EASTERN ONTARIO — Having dropped an extra $3.5 million into the mental health of high school students earlier in the month, the Ford government followed up today with $24.3 million to help address stress, depression, anxiety and eating disorders in children and youth.
October is Mental Health Awareness month, and 2020 has seen increasing concerns about the pandemic’s deleterious impact on the public’s mental wellbeing.
Locally, today’s $24.3 million announcement includes dollars for children and youth mental health services at Cornwall Community Hospital, Equipe Psycho-sociale and Valoris pour enfants et adultes de Prescott-Russell.
The funding comprises part of the province’s $176 million spending increase this year on its so-called “Roadmap to Wellness” — which the government describes as a “comprehensive plan to build a fully connected mental health and addictions system across the province.”
“I know this has been a challenging period for many of our kids and young people, but by making these targeted investments our government is making it easier for them to access the mental health and additions services they need,” said Premier Ford.
“Our priority is to ensure all youth and children in Ontario have access to the high-quality services and supports they deserve and their parents expect,” said MPP Jim McDonell. “We will continue to listen and work collaboratively so that the journey Ontarians take towards mental wellness is fully supported.”
The government is highlighting “targeted investments” in community-based mental health supports and services for children and youth “with a focus on evidence-based and innovative programs.” These include:
• $11 million for over 80 children and youth mental health service providers to enhance
capacity and access to critical frontline child and youth mental health services, including:
• Hiring additional staff;
• Purchasing and developing additional resources to increase access to services such as counselling and therapy, intensive and crisis services; and
• Supports for families and caregivers of children and youth with mental health addictions challenges.
• $5.8 million for youth wellness teams at 10 Youth Wellness Hubs across Ontario.
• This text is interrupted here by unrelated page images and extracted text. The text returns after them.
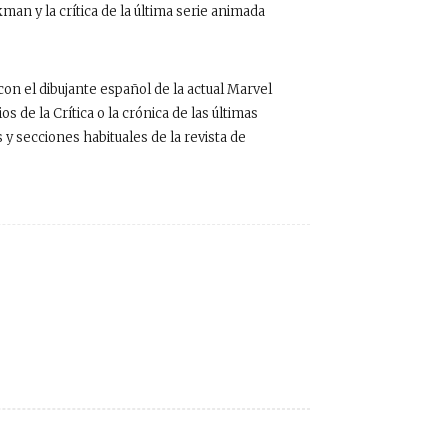
man y la crítica de la última serie animada
on el dibujante español de la actual Marvel
os de la Crítica o la crónica de las últimas
s y secciones habituales de la revista de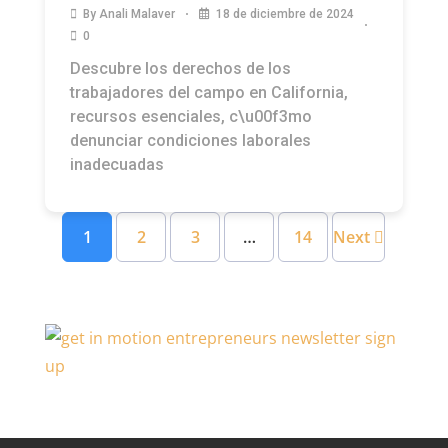
By
Anali Malaver
18 de diciembre de 2024
0
Descubre los derechos de los
trabajadores del campo en California,
recursos esenciales, c\u00f3mo
denunciar condiciones laborales
inadecuadas
1
2
3
…
14
Next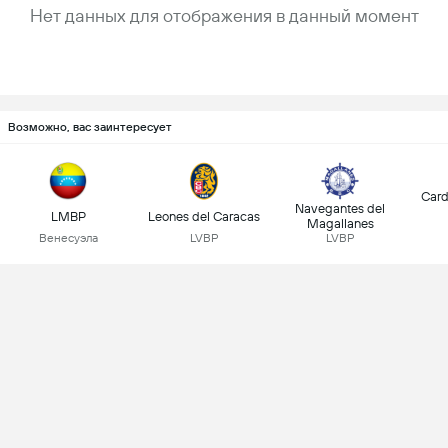
Нет данных для отображения в данный момент
Возможно, вас заинтересует
Card
Navegantes del
LMBP
Leones del Caracas
Magallanes
Венесуэла
LVBP
LVBP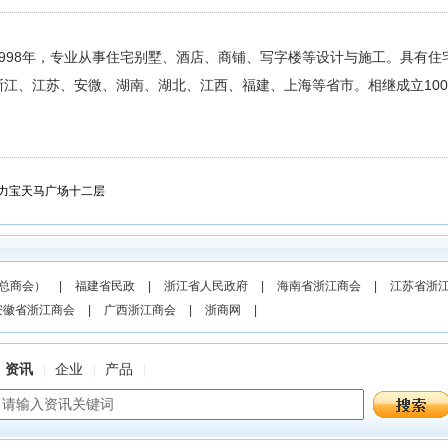
998年，专业从事住宅别墅、酒店、商铺、写字楼等设计与施工。具有住
江、江苏、安微、湖南、湖北、江西、福建、上海等省市。相继成立10
号力宝天马广场十二层
总商会）
|
福建省民政
|
浙江省人民政府
|
海南省浙江商会
|
江苏省浙
安徽省浙江商会
|
广西浙江商会
|
浙商网
|
资讯
企业
产品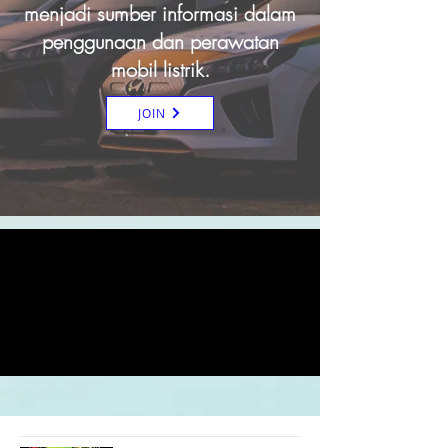
menjadi sumber informasi dalam
penggunaan dan perawatan
mobil listrik.
JOIN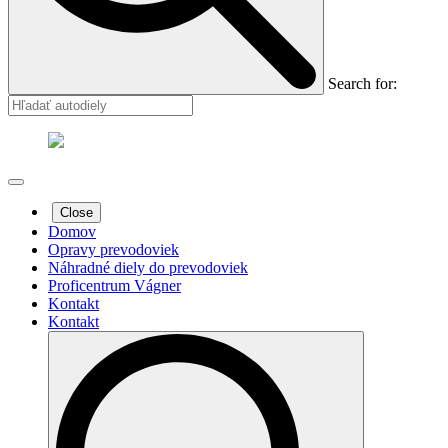
Search for:
Close
Domov
Opravy prevodoviek
Náhradné diely do prevodoviek
Proficentrum Vágner
Kontakt
Kontakt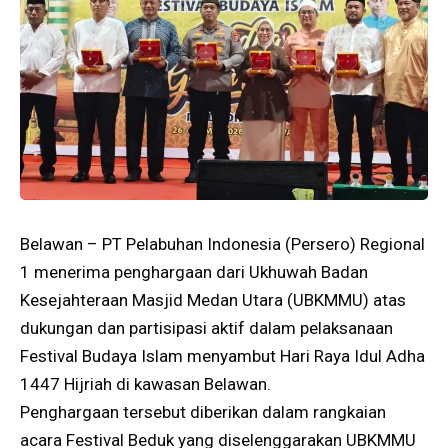
Belawan – PT Pelabuhan Indonesia (Persero) Regional
1 menerima penghargaan dari Ukhuwah Badan
Kesejahteraan Masjid Medan Utara (UBKMMU) atas
dukungan dan partisipasi aktif dalam pelaksanaan
Festival Budaya Islam menyambut Hari Raya Idul Adha
1447 Hijriah di kawasan Belawan.
Penghargaan tersebut diberikan dalam rangkaian
acara Festival Beduk yang diselenggarakan UBKMMU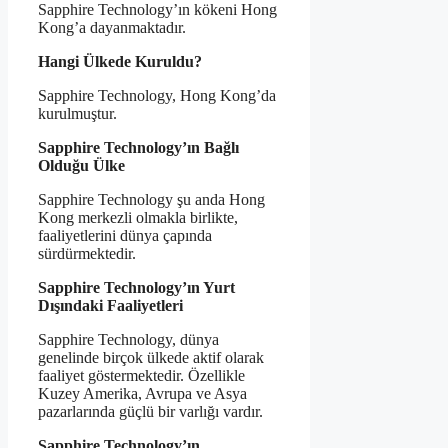
Sapphire Technology’ın kökeni Hong
Kong’a dayanmaktadır.
Hangi Ülkede Kuruldu?
Sapphire Technology, Hong Kong’da
kurulmuştur.
Sapphire Technology’ın Bağlı
Olduğu Ülke
Sapphire Technology şu anda Hong
Kong merkezli olmakla birlikte,
faaliyetlerini dünya çapında
sürdürmektedir.
Sapphire Technology’ın Yurt
Dışındaki Faaliyetleri
Sapphire Technology, dünya
genelinde birçok ülkede aktif olarak
faaliyet göstermektedir. Özellikle
Kuzey Amerika, Avrupa ve Asya
pazarlarında güçlü bir varlığı vardır.
Sapphire Technology’ın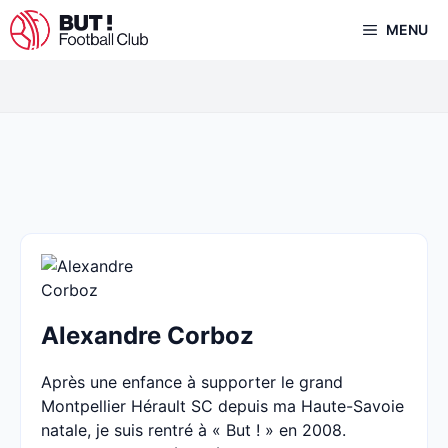
Aller
MENU
au
contenu
Alexandre Corboz
Après une enfance à supporter le grand
Montpellier Hérault SC depuis ma Haute-Savoie
natale, je suis rentré à « But ! » en 2008.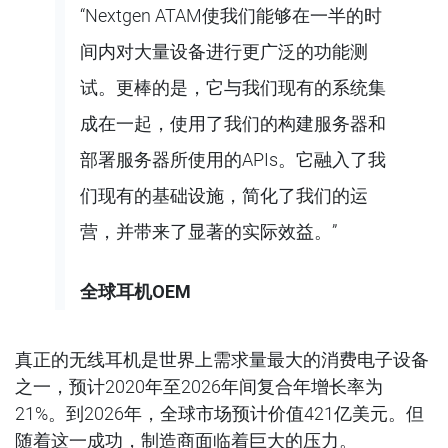
“Nextgen ATAM使我们能够在一半的时
间内对大量设备进行更广泛的功能测
试。更棒的是，它与我们现有的系统集
成在一起，使用了我们的构建服务器和
部署服务器所使用的APIs。它融入了我
们现有的基础设施，简化了我们的运
营，并带来了显著的实际效益。”
全球耳机
OEM
真正的无线耳机是世界上需求量最大的消费电子设备
之一，预计2020年至2026年间复合年增长率为
21%。到2026年，全球市场预计价值421亿美元。但
随着这一成功，制造商面临着巨大的压力。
These youth-friendly service locations are designed for youth, and offer walk-in access to primary care and mental health and addictions services for people between the ages of 12 to 25;
• $3.7 million for a new eating disorders program. This early intervention program will help prevent and support children and youth up to the age of 25 that may be struggling with an eating disorder. There will be four pilot sites to start, with plans to expand the program across the province;
• $2 million for the implementation of an Ontario Structured Psychotherapy Program for families, children and youth. This new program will provide evidence-based mental health supports for children, youth and their families that will help them develop skills to manage stress, depression and anxiety in a healthy way;
• $1 million for child and youth mental health services delivered in congregate settings. This funding will help provide care that will better meet their needs; and
• $800,000 to support the creation and operation of Eating Disorders Ontario, which will help with quality improvement across the whole eating disorders sector.
Roadmap to Wellness is supposed to see $3.8 billion spent over 10 years to create new services and expand programs. This year’s $176 million increase follows an extra $174 million the government invested last year in mental health and addictions programs.
“Our government continues to make critical investments in the mental health and addictions sector to ensure children, youth and their families have access to the supports they need, especially during these unprecedented times,” said Health Minister Christine Elliott.
The earlier $3.5 million increase in mental health supports for postsecondary students — announced Oct. 6 — is part of $19.25 million budgeted for that issue in 2020-2021. “This funding will help students by strengthening community partnerships and increasing the number of mental health workers and programs at colleges, universities and Indigenous Institutes,” the government says.
That budgeted amount also covers a mental health helpline for high schoolers: Good2Talk/Allo j’écoute is available all hours, every day.